The retreat has turned into a rout as from Wednesday, when the advances from Pusan and Inchon linked up. Lots of battlefield reporting follows before General MacArthur arrives in his personal Constellation to embrace President Rhee, lead the audience in the Lord's Prayer and then call on the Communist (and Buddhist, don't forget Buddhist!) North to surrender. Also, the Communists shot at least 1100 prisoners when they pulled out, which would be bigger news if the Southerners hadn't done the exact same thing when they pulled out.

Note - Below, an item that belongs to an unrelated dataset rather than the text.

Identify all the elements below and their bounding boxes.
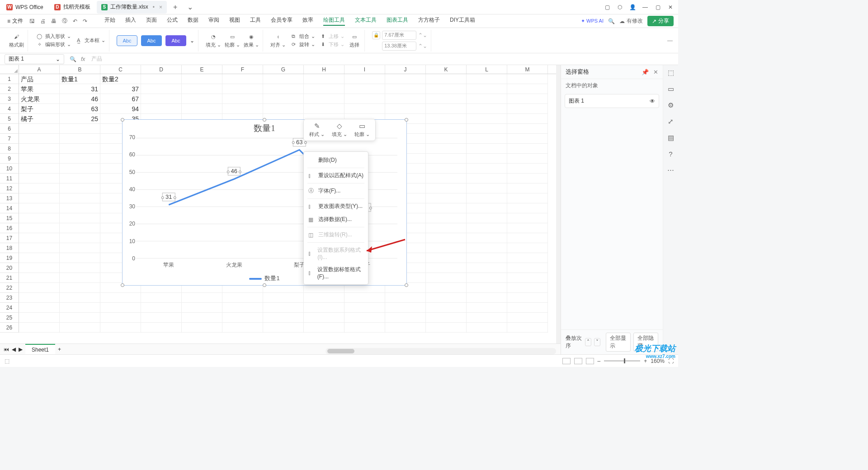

Somerset Maugham (which is a real, and famous name), William O. Douglas, Greer Garson and Gary Davis are in the paper. Well, I see the point with Davis, because he is easy to make fun of, and Time likes making fun of him. The other three, well, at least they have more reason than Sherwood Anderson being in it, even though he's dead. People news about Sherwood Anderson: Still pushing up daisies! Darryl Zanuck is just back from Germany, where he thinks Hollywood is in for some steep competition in the next few years. Oscar Tschirsky is old, Herman Talmadge wants to refight the Civil War, Olivia De Havilland hopes her son will grow up to be a Supreme Court Justice, Ethel Waters can curse up a storm, George Bernard Shaw and Lady Astor just won't go away, Princess Margaret surrounds herself with handsome men, Duke Ellington, Hans Fritzsche, Sun Fo and Crown Prince Akihito get into the middle of the column. There is so much people news that it is page over to hear that Frank Sinatra is not getting a divorce from Nancy, who gets maintenance of a third of his million-dollar-a-year income, while Princess Elizabeth, John W. Snyder, Al Jolson, David Sarnoff, Cordell Hull and Winston Churchill make the bottom of the column.